Purpose: To assess the appropriateness and readability of responses provided by four large language models (LLMs) (ChatGPT-4, Claude 3, Gemini, and Microsoft Co-pilot) to parents' queries pertaining to retinopathy of prematurity (ROP).

Methods: A total of 60 frequently asked questions were collated and categorized into six distinct sections. The responses generated by the LLMs were evaluated by three experienced ROP specialists to determine their appropriateness and comprehensiveness. Additionally, the readability of the responses was assessed using a range of metrics, including the Flesch-Kincaid Grade Level (FKGL), Gunning Fog (GF) Index, Coleman-Liau (CL) Index, Simple Measure of Gobbledygook (SMOG) Index, and Flesch Reading Ease (FRE) score.

Results: ChatGPT-4 demonstrated the highest level of appropriateness (100%) and performed exceptionally well in the Likert analysis, scoring 5 points on 96% of questions. The CL Index and FRE scores identified Gemini as the most readable LLM, whereas the GF Index and SMOG Index rated Microsoft Copilot as the most readable. Nevertheless, ChatGPT-4 exhibited the most intricate text structure, with scores of 18.56 on the GF Index, 18.56 on the CL Index, 17.2 on the SMOG Index, and 9.45 on the FRE score. This suggests that the responses demand a college-level comprehension.

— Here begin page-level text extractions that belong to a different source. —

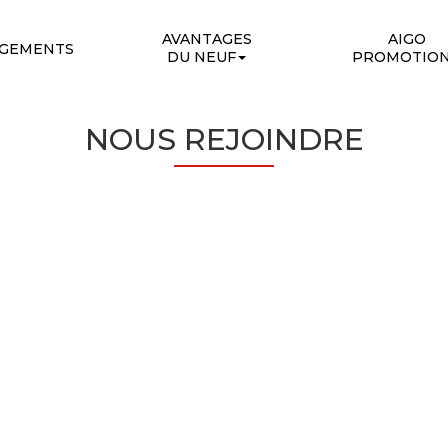
AVANTAGES
AIGO
OGEMENTS
DU NEUF
PROMOTIO
NOUS REJOINDRE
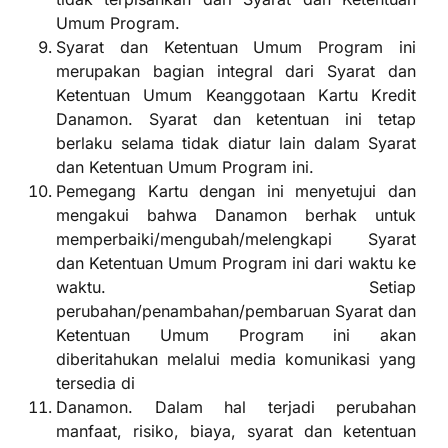
Umum Program.
Syarat dan Ketentuan Umum Program ini
merupakan bagian integral dari Syarat dan
Ketentuan Umum Keanggotaan Kartu Kredit
Danamon. Syarat dan ketentuan ini tetap
berlaku selama tidak diatur lain dalam Syarat
dan Ketentuan Umum Program ini.
Pemegang Kartu dengan ini menyetujui dan
mengakui bahwa Danamon berhak untuk
memperbaiki/mengubah/melengkapi Syarat
dan Ketentuan Umum Program ini dari waktu ke
waktu. Setiap
perubahan/penambahan/pembaruan Syarat dan
Ketentuan Umum Program ini akan
diberitahukan melalui media komunikasi yang
tersedia di
Danamon. Dalam hal terjadi perubahan
manfaat, risiko, biaya, syarat dan ketentuan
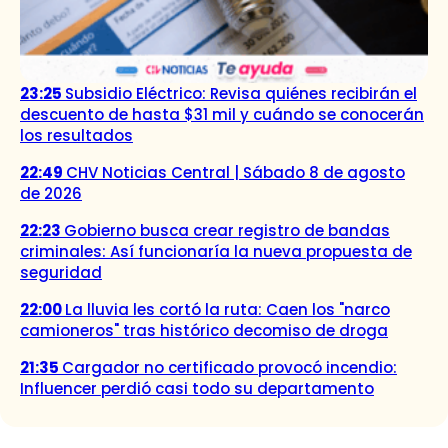
23:25
Subsidio Eléctrico: Revisa quiénes recibirán el
descuento de hasta $31 mil y cuándo se conocerán
los resultados
22:49
CHV Noticias Central | Sábado 8 de agosto
de 2026
22:23
Gobierno busca crear registro de bandas
criminales: Así funcionaría la nueva propuesta de
seguridad
22:00
La lluvia les cortó la ruta: Caen los "narco
camioneros" tras histórico decomiso de droga
21:35
Cargador no certificado provocó incendio:
Influencer perdió casi todo su departamento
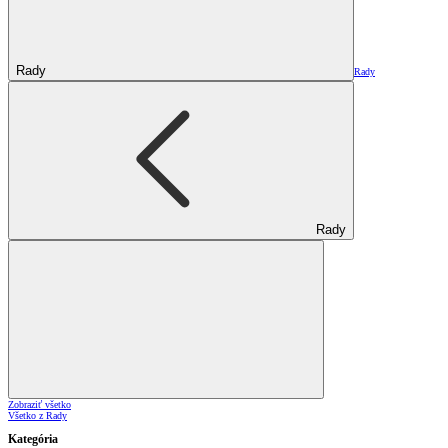
Rady
Rady
Rady
Zobraziť všetko
Všetko z Rady
Kategória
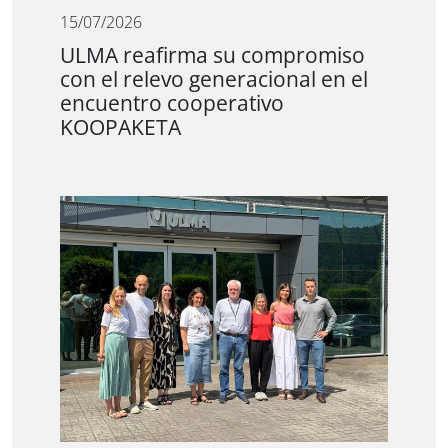
15/07/2026
ULMA reafirma su compromiso
con el relevo generacional en el
encuentro cooperativo
KOOPAKETA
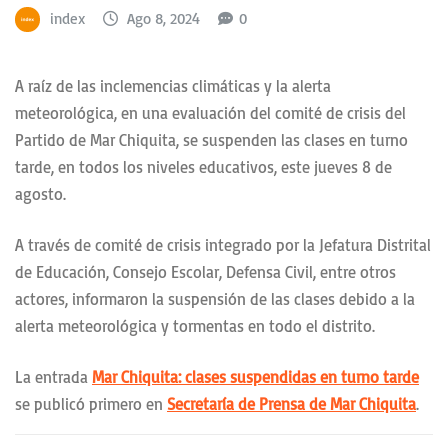
index
Ago 8, 2024
0
A raíz de las inclemencias climáticas y la alerta
meteorológica, en una evaluación del comité de crisis del
Partido de Mar Chiquita, se suspenden las clases en turno
tarde, en todos los niveles educativos, este jueves 8 de
agosto.
A través de comité de crisis integrado por la Jefatura Distrital
de Educación, Consejo Escolar, Defensa Civil, entre otros
actores, informaron la suspensión de las clases debido a la
alerta meteorológica y tormentas en todo el distrito.
La entrada
Mar Chiquita: clases suspendidas en turno tarde
se publicó primero en
Secretaría de Prensa de Mar Chiquita
.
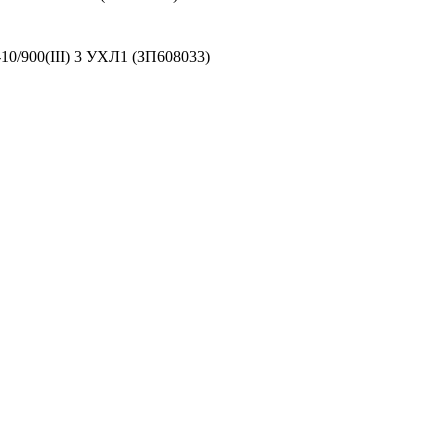
0/900(III) 3 УХЛ1 (ЗП608033)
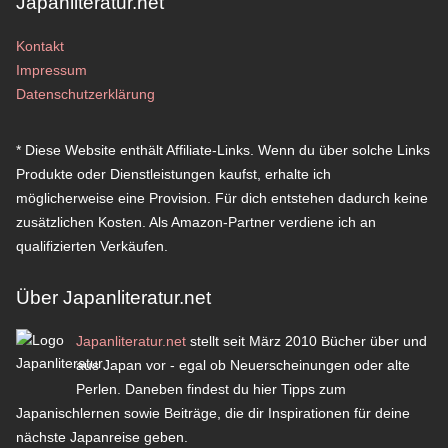
Japanliteratur.net
Kontakt
Impressum
Datenschutzerklärung
* Diese Website enthält Affiliate-Links. Wenn du über solche Links
Produkte oder Dienstleistungen kaufst, erhalte ich
möglicherweise eine Provision. Für dich entstehen dadurch keine
zusätzlichen Kosten. Als Amazon-Partner verdiene ich an
qualifizierten Verkäufen.
Über Japanliteratur.net
Japanliteratur.net
stellt seit März 2010 Bücher über und
aus Japan vor - egal ob Neuerscheinungen oder alte
Perlen. Daneben findest du hier Tipps zum
Japanischlernen sowie Beiträge, die dir Inspirationen für deine
nächste Japanreise geben.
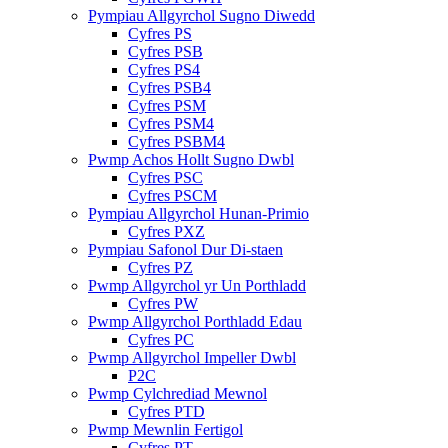
Pympiau Allgyrchol Sugno Diwedd
Cyfres PS
Cyfres PSB
Cyfres PS4
Cyfres PSB4
Cyfres PSM
Cyfres PSM4
Cyfres PSBM4
Pwmp Achos Hollt Sugno Dwbl
Cyfres PSC
Cyfres PSCM
Pympiau Allgyrchol Hunan-Primio
Cyfres PXZ
Pympiau Safonol Dur Di-staen
Cyfres PZ
Pwmp Allgyrchol yr Un Porthladd
Cyfres PW
Pwmp Allgyrchol Porthladd Edau
Cyfres PC
Pwmp Allgyrchol Impeller Dwbl
P2C
Pwmp Cylchrediad Mewnol
Cyfres PTD
Pwmp Mewnlin Fertigol
Cyfres PT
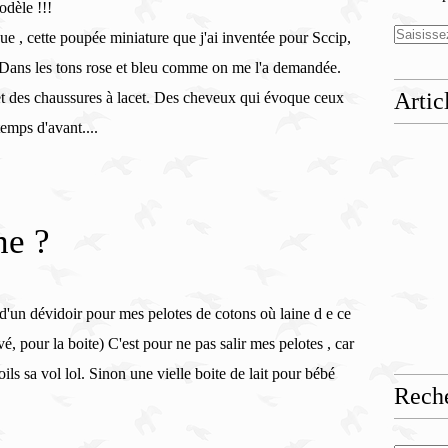
e , cette poupée miniature que j'ai inventée pour Sccip,
. Dans les tons rose et bleu comme on me l'a demandée.
Artic
t des chaussures à lacet. Des cheveux qui évoque ceux
emps d'avant....
he ?
d'un dévidoir pour mes pelotes de cotons où laine d e ce
vé, pour la boite) C'est pour ne pas salir mes pelotes , car
poils sa vol lol. Sinon une vielle boite de lait pour bébé
Rech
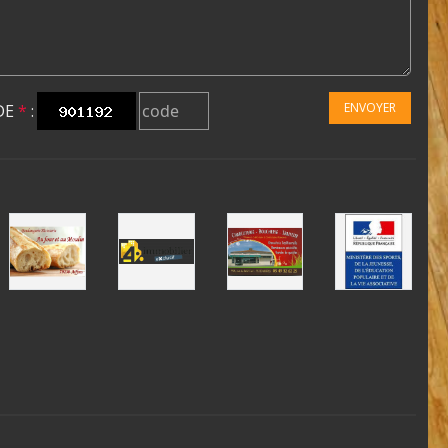
ENVOYER
DE
*
:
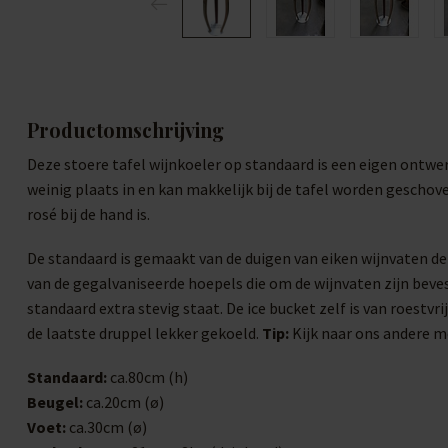
Productomschrijving
Deze stoere tafel wijnkoeler op standaard is een eigen ontw
weinig plaats in en kan makkelijk bij de tafel worden geschov
rosé bij de hand is.
De standaard is gemaakt van de duigen van eiken wijnvaten de
van de gegalvaniseerde hoepels die om de wijnvaten zijn beves
standaard extra stevig staat. De ice bucket zelf is van roestvrij
de laatste druppel lekker gekoeld.
Tip:
Kijk naar ons andere m
Standaard:
ca.80cm (h)
Beugel:
ca.20cm (ø)
Voet:
ca.30cm (ø)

Conclusions: ChatGPT-4 demonstrated higher performance than other LLMs in responding to questions related to ROP; however, its texts were more complex. In terms of readability, Gemini and Microsoft Copilot were found to be more successful. [J Pediatr Ophthalmol Strabismus. 20XX;XX(X):XXX-XXX.].

查看原文

微信好友朋友圈 QQ好友复制链接

本刊更多论文

评估大型语言模型（ChatGPT-4、Claude 3、Gemini 和 Microsoft Copilot）对早产儿视网膜病变常见问题的反应：关于可读性和适宜性的研究。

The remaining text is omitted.